Analysis

U.S. Dollar Plunges Ahead of Fed Policy Meeting on Wednesday

All eyes are on Fed interest rate decision on Wednesday while later in the week, traders’ attention will turn to U.S. non-farm payrolls report on Friday. In the meanwhile, traders keep a tab on the 45th President of the United States, Donald Trump, who was not only fast in taking actions, but he shocked the whole country, as well as other countries around the world in just one week since he took office and drove the greenback sharply lower.

Going back to the previous Fed meeting on December 14th the Fed raised its interest rates for the second time in a decade to 0.75% from 0.5% before and the U.S. dollar moved broadly higher.
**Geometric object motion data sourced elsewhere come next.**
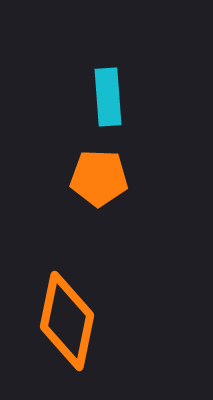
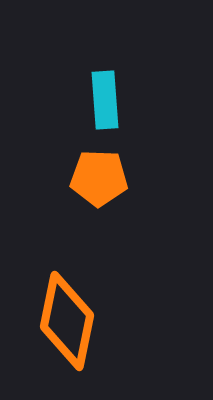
cyan rectangle: moved 3 px left, 3 px down
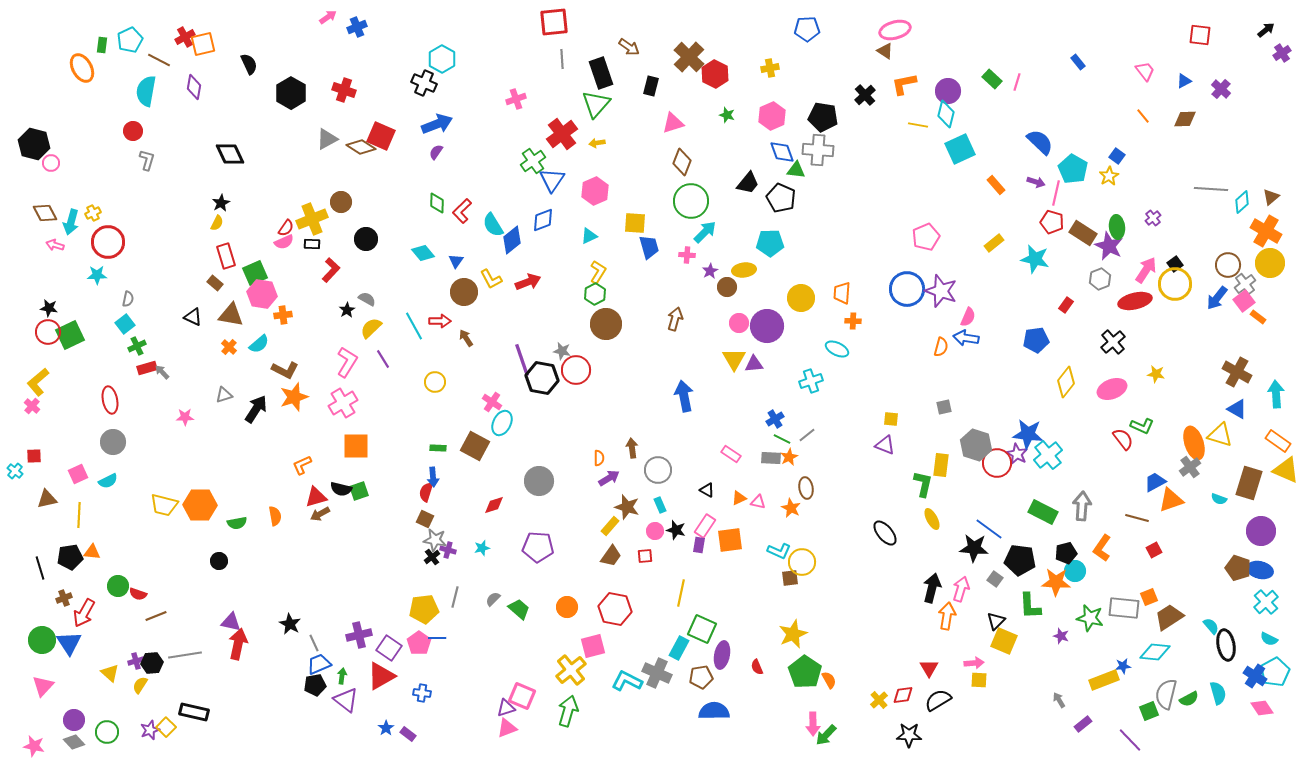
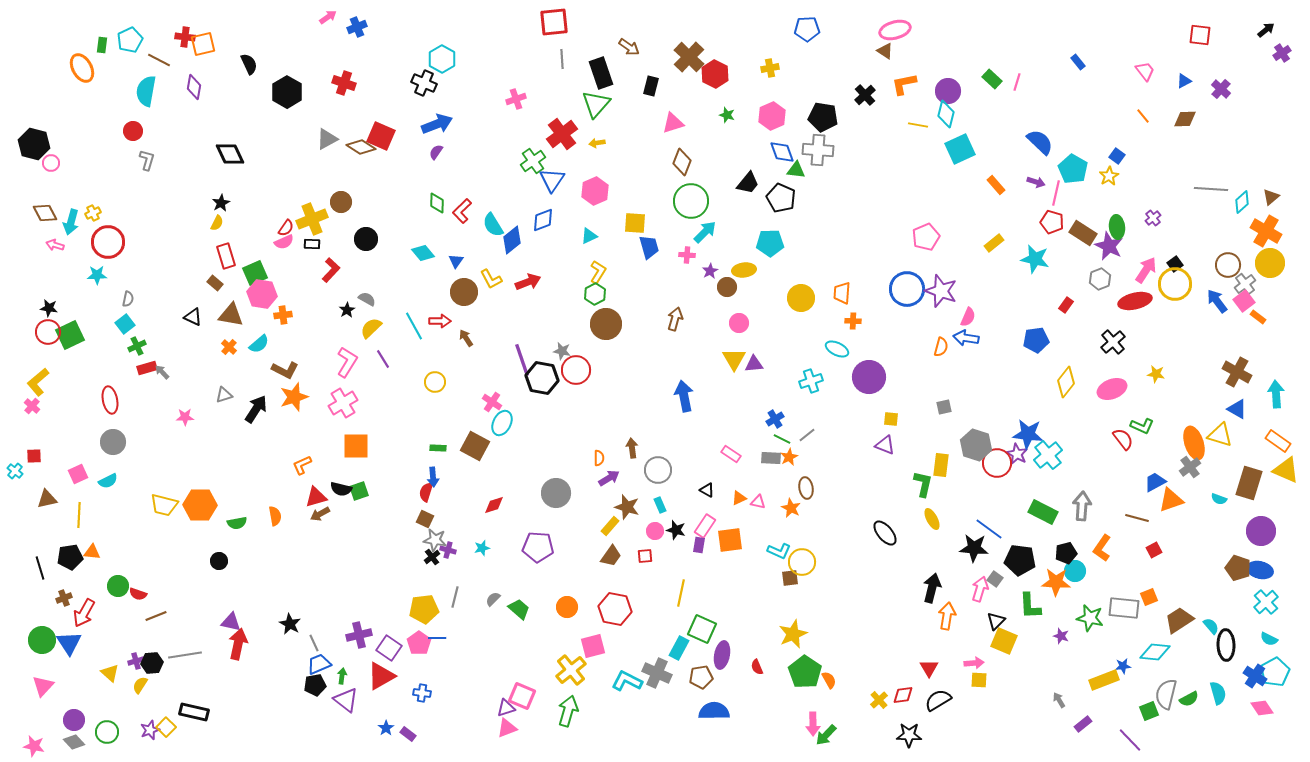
red cross at (185, 37): rotated 36 degrees clockwise
red cross at (344, 90): moved 7 px up
black hexagon at (291, 93): moved 4 px left, 1 px up
blue arrow at (1217, 298): moved 3 px down; rotated 105 degrees clockwise
purple circle at (767, 326): moved 102 px right, 51 px down
gray circle at (539, 481): moved 17 px right, 12 px down
pink arrow at (961, 589): moved 19 px right
brown trapezoid at (1169, 617): moved 10 px right, 3 px down
black ellipse at (1226, 645): rotated 8 degrees clockwise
No one was surprised from the rate hike while Fed policymakers projected three more in 2017 and Yellen said that more than three are possible, as the economy is performing well. Thus, if the economy keeps its solid improvement, a gradual rate hike is likely in the next couple of years. Even though, the gross domestic product Q4 increased annually by 1.9% in the three months to December, higher than the annual 1.7% expansion the three months to September, the growth is well below the GDP figures two years ago. The economy grew only 1.6% in 2016, the weakest pace since 2011. 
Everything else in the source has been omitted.